Windows into the Imagination

Sunday, July 29, 2012

The State of the Publishing Industry


Does anyone know what the publishing industry will look like twenty years from now? The business is still going through so many changes that it's too early to tell.

There are a few things we do know though and are fairly evident:

- Ebooks are here to stay and will gain an increasingly larger part of the market
- Amazon used to have a dominating position in the market (90%) but that has changed and they are in danger (60%)

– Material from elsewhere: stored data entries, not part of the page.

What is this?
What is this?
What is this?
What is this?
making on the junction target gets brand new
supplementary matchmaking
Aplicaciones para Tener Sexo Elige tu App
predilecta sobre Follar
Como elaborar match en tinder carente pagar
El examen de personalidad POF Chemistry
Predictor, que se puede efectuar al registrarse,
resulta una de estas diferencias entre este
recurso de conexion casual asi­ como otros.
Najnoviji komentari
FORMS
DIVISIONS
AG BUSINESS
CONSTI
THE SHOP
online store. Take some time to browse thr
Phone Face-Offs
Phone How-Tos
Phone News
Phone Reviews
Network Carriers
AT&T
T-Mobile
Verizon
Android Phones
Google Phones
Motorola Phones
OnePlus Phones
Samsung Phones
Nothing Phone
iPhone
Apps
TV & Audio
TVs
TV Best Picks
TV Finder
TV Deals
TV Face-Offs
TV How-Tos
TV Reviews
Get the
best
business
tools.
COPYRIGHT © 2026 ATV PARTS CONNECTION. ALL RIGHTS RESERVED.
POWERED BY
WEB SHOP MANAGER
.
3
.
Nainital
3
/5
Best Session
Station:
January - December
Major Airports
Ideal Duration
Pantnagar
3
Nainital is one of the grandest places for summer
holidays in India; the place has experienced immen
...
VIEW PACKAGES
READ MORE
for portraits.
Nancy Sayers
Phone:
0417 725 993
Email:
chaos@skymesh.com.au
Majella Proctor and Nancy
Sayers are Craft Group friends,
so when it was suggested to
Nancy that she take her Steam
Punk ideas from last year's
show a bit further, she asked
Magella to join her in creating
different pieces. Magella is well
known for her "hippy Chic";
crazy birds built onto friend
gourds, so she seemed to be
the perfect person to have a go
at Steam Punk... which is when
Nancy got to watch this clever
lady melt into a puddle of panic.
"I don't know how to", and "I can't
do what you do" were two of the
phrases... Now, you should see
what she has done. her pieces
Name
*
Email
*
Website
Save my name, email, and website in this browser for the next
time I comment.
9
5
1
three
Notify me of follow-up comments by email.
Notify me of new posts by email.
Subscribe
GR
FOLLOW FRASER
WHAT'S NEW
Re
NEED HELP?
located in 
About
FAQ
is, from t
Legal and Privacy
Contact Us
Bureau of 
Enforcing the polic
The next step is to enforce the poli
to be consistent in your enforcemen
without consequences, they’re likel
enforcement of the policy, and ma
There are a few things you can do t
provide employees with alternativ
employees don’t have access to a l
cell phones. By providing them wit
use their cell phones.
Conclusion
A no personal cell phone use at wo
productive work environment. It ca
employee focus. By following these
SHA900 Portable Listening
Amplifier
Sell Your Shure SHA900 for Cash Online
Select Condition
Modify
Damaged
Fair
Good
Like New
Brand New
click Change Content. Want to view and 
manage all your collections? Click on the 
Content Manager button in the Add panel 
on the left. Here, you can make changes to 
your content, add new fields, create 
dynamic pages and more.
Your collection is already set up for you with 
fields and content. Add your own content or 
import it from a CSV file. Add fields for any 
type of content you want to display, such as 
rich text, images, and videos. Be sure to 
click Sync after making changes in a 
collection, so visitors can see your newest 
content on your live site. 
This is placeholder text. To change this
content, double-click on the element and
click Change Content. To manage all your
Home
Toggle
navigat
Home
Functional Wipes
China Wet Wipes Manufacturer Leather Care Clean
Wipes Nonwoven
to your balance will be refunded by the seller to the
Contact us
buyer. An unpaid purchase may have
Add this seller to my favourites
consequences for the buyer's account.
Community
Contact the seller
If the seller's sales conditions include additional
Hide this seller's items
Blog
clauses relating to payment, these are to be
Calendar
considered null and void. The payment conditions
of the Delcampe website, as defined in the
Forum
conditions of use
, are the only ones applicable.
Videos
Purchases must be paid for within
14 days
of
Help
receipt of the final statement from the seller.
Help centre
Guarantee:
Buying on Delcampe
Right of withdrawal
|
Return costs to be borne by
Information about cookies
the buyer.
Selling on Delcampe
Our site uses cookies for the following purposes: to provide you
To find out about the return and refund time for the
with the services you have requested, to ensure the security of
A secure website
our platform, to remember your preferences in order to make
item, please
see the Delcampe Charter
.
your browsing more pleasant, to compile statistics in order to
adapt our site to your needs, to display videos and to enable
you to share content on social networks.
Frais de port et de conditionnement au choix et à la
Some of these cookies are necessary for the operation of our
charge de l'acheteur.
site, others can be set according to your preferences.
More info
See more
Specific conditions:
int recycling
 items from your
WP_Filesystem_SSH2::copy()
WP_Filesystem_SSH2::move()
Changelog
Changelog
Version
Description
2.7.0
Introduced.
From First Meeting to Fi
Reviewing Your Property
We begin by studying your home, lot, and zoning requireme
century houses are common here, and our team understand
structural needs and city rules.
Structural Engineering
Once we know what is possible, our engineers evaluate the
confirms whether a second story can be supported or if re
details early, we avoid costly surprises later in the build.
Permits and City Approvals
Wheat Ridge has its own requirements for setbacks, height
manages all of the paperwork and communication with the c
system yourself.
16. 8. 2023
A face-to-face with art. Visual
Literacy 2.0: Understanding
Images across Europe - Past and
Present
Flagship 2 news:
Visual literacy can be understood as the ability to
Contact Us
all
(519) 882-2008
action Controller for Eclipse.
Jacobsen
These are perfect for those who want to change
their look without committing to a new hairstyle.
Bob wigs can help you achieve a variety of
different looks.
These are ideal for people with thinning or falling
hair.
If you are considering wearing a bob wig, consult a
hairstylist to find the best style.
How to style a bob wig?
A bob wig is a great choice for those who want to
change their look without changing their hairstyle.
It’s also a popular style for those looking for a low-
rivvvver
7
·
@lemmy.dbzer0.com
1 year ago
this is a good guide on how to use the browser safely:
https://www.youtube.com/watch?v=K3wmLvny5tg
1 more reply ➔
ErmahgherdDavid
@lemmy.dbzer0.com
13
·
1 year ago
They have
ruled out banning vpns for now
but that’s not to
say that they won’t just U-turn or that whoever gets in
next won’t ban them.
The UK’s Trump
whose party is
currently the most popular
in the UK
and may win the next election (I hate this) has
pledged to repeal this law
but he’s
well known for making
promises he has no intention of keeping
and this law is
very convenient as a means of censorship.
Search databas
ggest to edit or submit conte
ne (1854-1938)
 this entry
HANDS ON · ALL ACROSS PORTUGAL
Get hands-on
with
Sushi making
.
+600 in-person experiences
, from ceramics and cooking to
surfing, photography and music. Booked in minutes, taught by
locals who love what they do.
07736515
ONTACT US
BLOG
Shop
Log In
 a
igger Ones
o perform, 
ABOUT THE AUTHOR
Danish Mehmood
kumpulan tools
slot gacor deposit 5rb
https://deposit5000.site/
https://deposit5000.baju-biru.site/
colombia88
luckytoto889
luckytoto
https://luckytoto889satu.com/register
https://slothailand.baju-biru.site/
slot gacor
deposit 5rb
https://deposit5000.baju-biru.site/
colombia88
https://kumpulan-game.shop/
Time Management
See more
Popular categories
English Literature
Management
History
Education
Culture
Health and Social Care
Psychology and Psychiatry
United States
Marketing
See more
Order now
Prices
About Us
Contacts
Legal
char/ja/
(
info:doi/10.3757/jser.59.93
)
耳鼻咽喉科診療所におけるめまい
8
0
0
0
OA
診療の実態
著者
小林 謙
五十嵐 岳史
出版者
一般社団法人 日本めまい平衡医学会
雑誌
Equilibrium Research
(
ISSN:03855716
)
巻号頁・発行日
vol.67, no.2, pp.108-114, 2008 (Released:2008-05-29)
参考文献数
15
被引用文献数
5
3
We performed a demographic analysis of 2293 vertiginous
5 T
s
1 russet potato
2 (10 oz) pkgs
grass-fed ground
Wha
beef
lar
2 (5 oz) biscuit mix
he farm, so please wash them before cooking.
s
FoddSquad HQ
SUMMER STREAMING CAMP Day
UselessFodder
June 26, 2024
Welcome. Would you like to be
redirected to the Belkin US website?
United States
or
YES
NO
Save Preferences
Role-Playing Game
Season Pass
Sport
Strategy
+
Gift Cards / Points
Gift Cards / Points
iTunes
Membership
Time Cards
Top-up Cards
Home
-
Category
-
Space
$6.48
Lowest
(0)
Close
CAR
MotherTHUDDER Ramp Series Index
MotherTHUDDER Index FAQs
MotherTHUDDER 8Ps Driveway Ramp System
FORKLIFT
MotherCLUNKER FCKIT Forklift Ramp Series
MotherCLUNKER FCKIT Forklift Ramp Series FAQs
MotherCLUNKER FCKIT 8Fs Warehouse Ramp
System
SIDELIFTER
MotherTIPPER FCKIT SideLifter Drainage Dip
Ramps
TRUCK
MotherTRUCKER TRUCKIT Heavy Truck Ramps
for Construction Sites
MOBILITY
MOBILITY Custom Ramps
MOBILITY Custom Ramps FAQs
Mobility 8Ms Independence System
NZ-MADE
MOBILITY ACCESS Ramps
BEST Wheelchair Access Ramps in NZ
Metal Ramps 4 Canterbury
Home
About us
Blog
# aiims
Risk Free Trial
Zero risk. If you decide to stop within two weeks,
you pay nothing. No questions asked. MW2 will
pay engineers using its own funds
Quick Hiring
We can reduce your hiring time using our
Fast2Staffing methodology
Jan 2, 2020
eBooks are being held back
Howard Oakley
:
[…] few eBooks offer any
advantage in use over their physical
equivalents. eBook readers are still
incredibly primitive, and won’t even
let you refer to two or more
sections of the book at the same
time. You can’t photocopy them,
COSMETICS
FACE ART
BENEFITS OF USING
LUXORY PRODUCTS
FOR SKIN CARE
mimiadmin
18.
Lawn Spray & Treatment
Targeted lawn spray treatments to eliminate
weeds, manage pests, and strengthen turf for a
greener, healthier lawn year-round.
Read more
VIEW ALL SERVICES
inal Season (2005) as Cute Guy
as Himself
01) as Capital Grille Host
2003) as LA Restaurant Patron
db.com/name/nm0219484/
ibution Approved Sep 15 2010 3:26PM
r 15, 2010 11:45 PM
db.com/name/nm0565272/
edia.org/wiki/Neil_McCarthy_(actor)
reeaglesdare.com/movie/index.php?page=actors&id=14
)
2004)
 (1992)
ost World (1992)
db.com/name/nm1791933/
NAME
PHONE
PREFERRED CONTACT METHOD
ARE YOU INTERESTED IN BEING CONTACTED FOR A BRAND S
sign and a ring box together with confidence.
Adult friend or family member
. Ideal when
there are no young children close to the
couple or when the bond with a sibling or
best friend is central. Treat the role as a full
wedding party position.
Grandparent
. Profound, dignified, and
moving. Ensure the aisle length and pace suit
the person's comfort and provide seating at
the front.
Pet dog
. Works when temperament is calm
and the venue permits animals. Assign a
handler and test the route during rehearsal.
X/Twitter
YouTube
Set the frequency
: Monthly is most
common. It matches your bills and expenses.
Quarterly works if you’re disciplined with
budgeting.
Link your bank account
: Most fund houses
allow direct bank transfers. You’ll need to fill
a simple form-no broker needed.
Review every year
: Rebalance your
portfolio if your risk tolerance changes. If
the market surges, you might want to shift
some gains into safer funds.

- Amazon uses and will continue to use predatory tactics in order to crush the opposition and uses tax loopholes that more ethical companies don't in order to undercut the competition
- Book publishers are embracing the new technology and social platforms and are trying to get ahead of Amazon despite not having as much in monetary resources
- Amazon has changed the face of publishing by making vanity press fashionable and challenging the old model where publishers actually had to invest resources in authors and take all the risk. Now writers pay all the costs and take all the risk themselves instead of burdening publishers.
- The number of books published each year has sky-rocketed, mainly self-published and indie published books and it has become increasingly harder to make a living as an author and to get any attention because it is no longer a needle in a haystack situation, it's a drop in a vast ocean of books.
- At first, the draw of free books made cheap books a boon for readers. They dominated the bestseller rankings for a few weeks on Amazon, but that quickly changed and cheapie books comprise less than 10-20% of the top 100, and some of those are from well known publishers pushing short stories, or cheaper books published by larger traditional publishers.
- In the past, if a publisher charged for it's services, they went on a scammer list. Now, there's a whole cottage industry of businesses targeting writers desperate to get attention, any attention. The sharks are circling and authors are the prey, and this trend was championed by, you guessed it, Amazon.
- The quality of books available on Amazon has decreased dramatically since they made self-publishing the vogue. They've made it easy for people to plagiarize others and sell books as their own by just changing the cover. They are also the biggest offenders of allowing people to sell public domain books for profit, because there are no quality controls, no editors to check that the works aren't copied from someone else.
- The percentage of good and successful authors hasn't change, only the total number that have entered the market.
- The percentage of authors who earn the majority of the publishing profit has also not changed. In fact, Amazon doesn't like to advertise something they tell the major publishers, that the bulk of their profit from books ISN'T from self-publishers and indies, it is still from the larger traditional publishers.
- Midlisters have suffered from the trends in the publishing industry and midlists have been halved and halved again in the last few years.
- The majority of books in the Amazon bestseller list, and which have staying power are still books by the tradtional publishers.
- To this day, Amazon is still secretive about its sales numbers and how exactly its often wildly fluctuating bestseller lists are calculated.
- Amazon is still trying to gain a hold in physical bookstores, which flies against the self-publisher claims that print books are dead because Amazon doesn't do anything unless they think they can get loads of money from it. Maybe Amazon knows something these people don't.
- While self-publishers who use Amazon tout its role in making them (self-) published authors, there is also a growing backlash of people (readers, writers, reviewers alike) who have had very negative experiences with them, usually people who are victims of Amazon's bullying and predatory practices.
- Other large companies are getting into the market and challenging Amazon and offering services Amazon hasn't even thought of yet.
- The lack of experience of the new breed of 'authors' who somehow think that publishing one book makes them experts on the whole publishing industry is shocking and makes them perfect prey for all those who hold out the carrot of elusive success and other get rich quick schemes. Just look at the number of  'book awards' that have sprung up in recent years for a good example.
- The glut of people who think publishing a book will make them rich or that they will make a living by writing is amazing...and highly deluded.

The book industry has changed and is still changing. There is no going back.


2 comments:

  1. Preach Elizabeth preach! LOL. Although I've self-pubbed some shorts via this vehicle before, I always strive to submit to a traditional publisher, even now with this changing climate.